11. I end with a quote from her, that’s carries us forward with her focus for the future. A subtle way to cut out of the article, step out of the latest challenge she’s facing, and look towards the future (both figuratively and literally).


So, if I had to pick, what’s the one lesson I’d want you to take away from this?

You can highlight your company by way of celebrating your employees. By talking about Kris, her talents, her goals, her contributions, we learn about what matters to Omni.

What an amazing way to humanize your business.

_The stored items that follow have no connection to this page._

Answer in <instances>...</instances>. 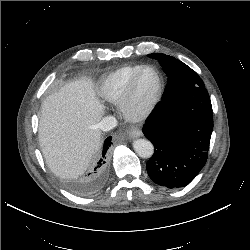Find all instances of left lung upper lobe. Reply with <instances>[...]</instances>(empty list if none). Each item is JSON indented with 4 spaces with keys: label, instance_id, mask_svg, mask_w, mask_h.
Masks as SVG:
<instances>
[{
    "label": "left lung upper lobe",
    "instance_id": "obj_1",
    "mask_svg": "<svg viewBox=\"0 0 250 250\" xmlns=\"http://www.w3.org/2000/svg\"><path fill=\"white\" fill-rule=\"evenodd\" d=\"M149 57L158 60L168 77L162 100L197 88H204L199 75L183 62L162 53L149 54Z\"/></svg>",
    "mask_w": 250,
    "mask_h": 250
}]
</instances>
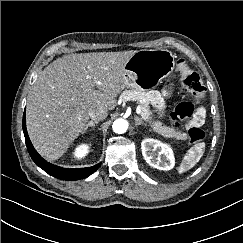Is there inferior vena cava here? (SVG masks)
<instances>
[{
	"mask_svg": "<svg viewBox=\"0 0 243 243\" xmlns=\"http://www.w3.org/2000/svg\"><path fill=\"white\" fill-rule=\"evenodd\" d=\"M108 110L102 106L96 107L89 111V116L94 121H100L107 117Z\"/></svg>",
	"mask_w": 243,
	"mask_h": 243,
	"instance_id": "602c4592",
	"label": "inferior vena cava"
}]
</instances>
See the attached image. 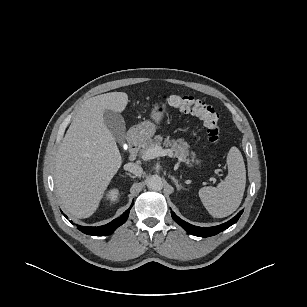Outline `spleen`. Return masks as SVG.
I'll use <instances>...</instances> for the list:
<instances>
[{
  "label": "spleen",
  "instance_id": "obj_1",
  "mask_svg": "<svg viewBox=\"0 0 307 307\" xmlns=\"http://www.w3.org/2000/svg\"><path fill=\"white\" fill-rule=\"evenodd\" d=\"M228 175L217 187H203L199 197L216 218L232 214L241 204L246 185V169L243 156L237 147H231L227 155Z\"/></svg>",
  "mask_w": 307,
  "mask_h": 307
}]
</instances>
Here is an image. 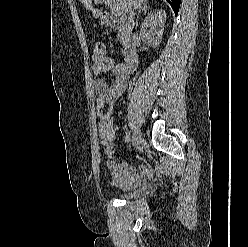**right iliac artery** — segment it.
Returning a JSON list of instances; mask_svg holds the SVG:
<instances>
[{"instance_id":"right-iliac-artery-1","label":"right iliac artery","mask_w":248,"mask_h":247,"mask_svg":"<svg viewBox=\"0 0 248 247\" xmlns=\"http://www.w3.org/2000/svg\"><path fill=\"white\" fill-rule=\"evenodd\" d=\"M131 141V132L127 131L125 135V142L129 143Z\"/></svg>"}]
</instances>
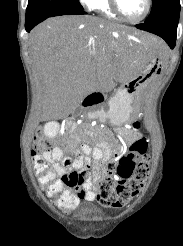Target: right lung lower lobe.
<instances>
[{
    "mask_svg": "<svg viewBox=\"0 0 183 246\" xmlns=\"http://www.w3.org/2000/svg\"><path fill=\"white\" fill-rule=\"evenodd\" d=\"M82 14H86V12L83 9L73 8V9L56 11L39 18L38 17L26 18L25 28L27 32H30L34 26H36L38 23L42 22L43 20L47 19L48 17L60 16V15H82Z\"/></svg>",
    "mask_w": 183,
    "mask_h": 246,
    "instance_id": "98d812e1",
    "label": "right lung lower lobe"
}]
</instances>
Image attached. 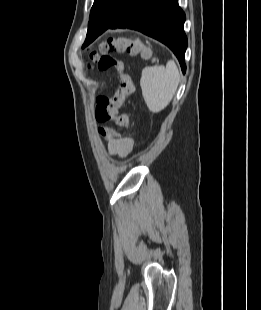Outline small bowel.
Here are the masks:
<instances>
[{
  "label": "small bowel",
  "mask_w": 261,
  "mask_h": 310,
  "mask_svg": "<svg viewBox=\"0 0 261 310\" xmlns=\"http://www.w3.org/2000/svg\"><path fill=\"white\" fill-rule=\"evenodd\" d=\"M132 144V140L129 138L109 137L108 149L111 154L123 157L130 153Z\"/></svg>",
  "instance_id": "small-bowel-1"
}]
</instances>
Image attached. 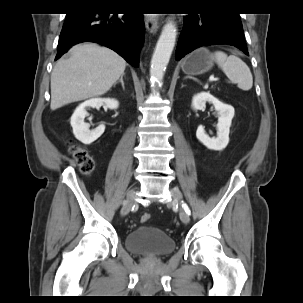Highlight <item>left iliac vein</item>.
<instances>
[{
	"mask_svg": "<svg viewBox=\"0 0 303 303\" xmlns=\"http://www.w3.org/2000/svg\"><path fill=\"white\" fill-rule=\"evenodd\" d=\"M171 193L173 197L171 204H180L183 199L181 191L177 188H173ZM180 219L185 224L189 223L190 221L189 214L184 209L180 210Z\"/></svg>",
	"mask_w": 303,
	"mask_h": 303,
	"instance_id": "4c4485c4",
	"label": "left iliac vein"
}]
</instances>
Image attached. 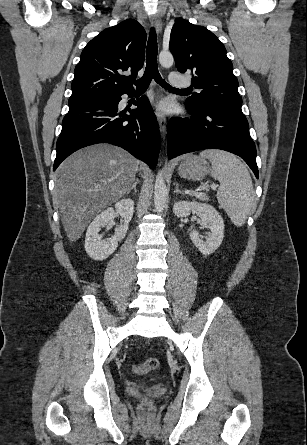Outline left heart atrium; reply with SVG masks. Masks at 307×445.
Masks as SVG:
<instances>
[{
    "instance_id": "39dd6f15",
    "label": "left heart atrium",
    "mask_w": 307,
    "mask_h": 445,
    "mask_svg": "<svg viewBox=\"0 0 307 445\" xmlns=\"http://www.w3.org/2000/svg\"><path fill=\"white\" fill-rule=\"evenodd\" d=\"M168 108H169V106H168V104H167L166 102H161V103L158 105V109H159L160 111H162V112H166V111L168 110Z\"/></svg>"
}]
</instances>
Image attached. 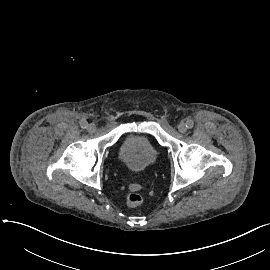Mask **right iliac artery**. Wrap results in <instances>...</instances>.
I'll return each mask as SVG.
<instances>
[{
  "instance_id": "right-iliac-artery-1",
  "label": "right iliac artery",
  "mask_w": 270,
  "mask_h": 270,
  "mask_svg": "<svg viewBox=\"0 0 270 270\" xmlns=\"http://www.w3.org/2000/svg\"><path fill=\"white\" fill-rule=\"evenodd\" d=\"M80 125H81V127L82 128H87V126H88V123H87V121H85V120H82L81 122H80Z\"/></svg>"
}]
</instances>
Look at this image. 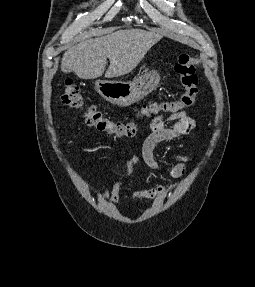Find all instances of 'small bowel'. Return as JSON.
<instances>
[{"label":"small bowel","instance_id":"small-bowel-1","mask_svg":"<svg viewBox=\"0 0 255 287\" xmlns=\"http://www.w3.org/2000/svg\"><path fill=\"white\" fill-rule=\"evenodd\" d=\"M167 122L172 125L168 126ZM195 121L184 112L173 113L171 115H157L151 123V133L145 138L141 154L144 162L154 171L166 174L172 178L181 177L186 171V163L191 157L184 155H175L176 164L165 166L155 157V148L158 144L166 141L179 139L189 135L195 128ZM126 179L125 172H120L119 177L110 190H106L104 197L112 204L119 201L120 187ZM176 187V184L170 186L157 185L147 190L137 191L133 194L135 201L147 202L158 198L165 197L170 191Z\"/></svg>","mask_w":255,"mask_h":287}]
</instances>
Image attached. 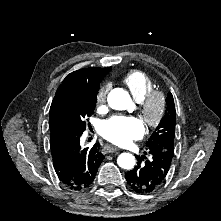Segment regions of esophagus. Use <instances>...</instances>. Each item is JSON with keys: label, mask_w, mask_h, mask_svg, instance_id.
Segmentation results:
<instances>
[{"label": "esophagus", "mask_w": 221, "mask_h": 221, "mask_svg": "<svg viewBox=\"0 0 221 221\" xmlns=\"http://www.w3.org/2000/svg\"><path fill=\"white\" fill-rule=\"evenodd\" d=\"M118 150H119V148L115 147V146H111V145H105L104 146V151L108 152V153L116 152Z\"/></svg>", "instance_id": "34e87169"}]
</instances>
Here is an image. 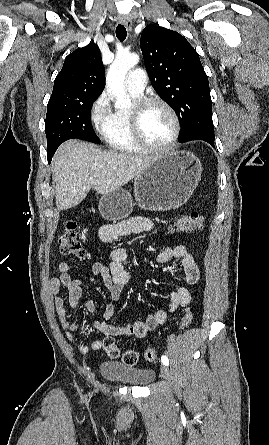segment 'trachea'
I'll return each mask as SVG.
<instances>
[{"label": "trachea", "mask_w": 269, "mask_h": 445, "mask_svg": "<svg viewBox=\"0 0 269 445\" xmlns=\"http://www.w3.org/2000/svg\"><path fill=\"white\" fill-rule=\"evenodd\" d=\"M116 36L117 38L123 42L126 39L127 31L124 25L119 24L116 28Z\"/></svg>", "instance_id": "trachea-1"}]
</instances>
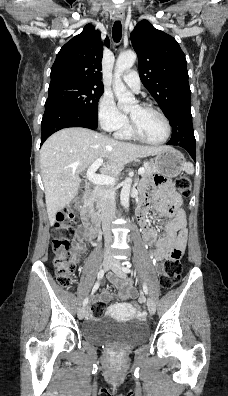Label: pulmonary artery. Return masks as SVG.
I'll return each mask as SVG.
<instances>
[{
    "instance_id": "pulmonary-artery-1",
    "label": "pulmonary artery",
    "mask_w": 228,
    "mask_h": 396,
    "mask_svg": "<svg viewBox=\"0 0 228 396\" xmlns=\"http://www.w3.org/2000/svg\"><path fill=\"white\" fill-rule=\"evenodd\" d=\"M124 82L135 92L140 90V79L136 71H130L123 76Z\"/></svg>"
}]
</instances>
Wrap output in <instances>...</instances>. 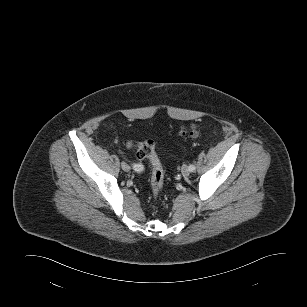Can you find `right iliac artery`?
<instances>
[{"instance_id":"obj_1","label":"right iliac artery","mask_w":307,"mask_h":307,"mask_svg":"<svg viewBox=\"0 0 307 307\" xmlns=\"http://www.w3.org/2000/svg\"><path fill=\"white\" fill-rule=\"evenodd\" d=\"M132 167L137 172H141L143 170V165H141V164H135L134 163V164H132Z\"/></svg>"}]
</instances>
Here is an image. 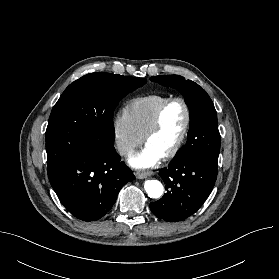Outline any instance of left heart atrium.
Here are the masks:
<instances>
[{"mask_svg": "<svg viewBox=\"0 0 279 279\" xmlns=\"http://www.w3.org/2000/svg\"><path fill=\"white\" fill-rule=\"evenodd\" d=\"M162 156L153 150L151 147L146 146L142 151L134 154L129 162L133 167L146 168L154 166Z\"/></svg>", "mask_w": 279, "mask_h": 279, "instance_id": "obj_1", "label": "left heart atrium"}]
</instances>
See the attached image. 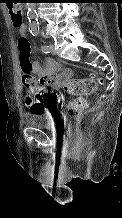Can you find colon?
I'll return each instance as SVG.
<instances>
[{
  "label": "colon",
  "instance_id": "5ec220e1",
  "mask_svg": "<svg viewBox=\"0 0 122 218\" xmlns=\"http://www.w3.org/2000/svg\"><path fill=\"white\" fill-rule=\"evenodd\" d=\"M12 23L15 28H21L23 25V12L21 5L11 0L8 4ZM17 46L19 51L20 67L22 70L23 85L32 91L37 97H44L46 94V86L37 81L32 73V63L30 60L31 46L25 34H19L17 38ZM103 85V79L100 76H92L90 78L69 79L65 83V89L68 93L75 95L76 98L68 103L65 109V117L69 122H75L81 114L86 110L88 101L86 96L94 93L98 87ZM26 104L31 112H41V107L33 101L32 96H27Z\"/></svg>",
  "mask_w": 122,
  "mask_h": 218
}]
</instances>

Other Points to Keep in Mind:

  • Voice: As this is written for a professional magazine that goes out to the top VPs nationwide, I kept the tone more formal and professional. You’ll notice the difference with the content on my own blog, which uses more colorful language, a conversational tone.
  • Because there is limited word count for this article, the writing is tight. Meaning each word serves a purpose. There is no fluff, no allowance for superfluous language.
  • This is a quick but informative read. A lot of details in a small amount of space.
  • What makes a great article is it’s ability to answer questions the reader might have about that specific angle of a topic. The more questions it answers, the more satisfied a reader leaves the experience. With this article, we find out how Kris got started, what specific objectives she has for herself in different positions, how she comes to a problem, her focus in those situations, the specific challenges she faced, the specifics she used to overcome them, how she did it, and what she’s looking to do for the future. It’s a decent story of her growth from then to now and how that will continue for tomorrow.
  • What I love is that by seeing the challenges and the focus of Kris, we really get an idea of who she is. Her strength, her perseverance, the way she handles difficult situations.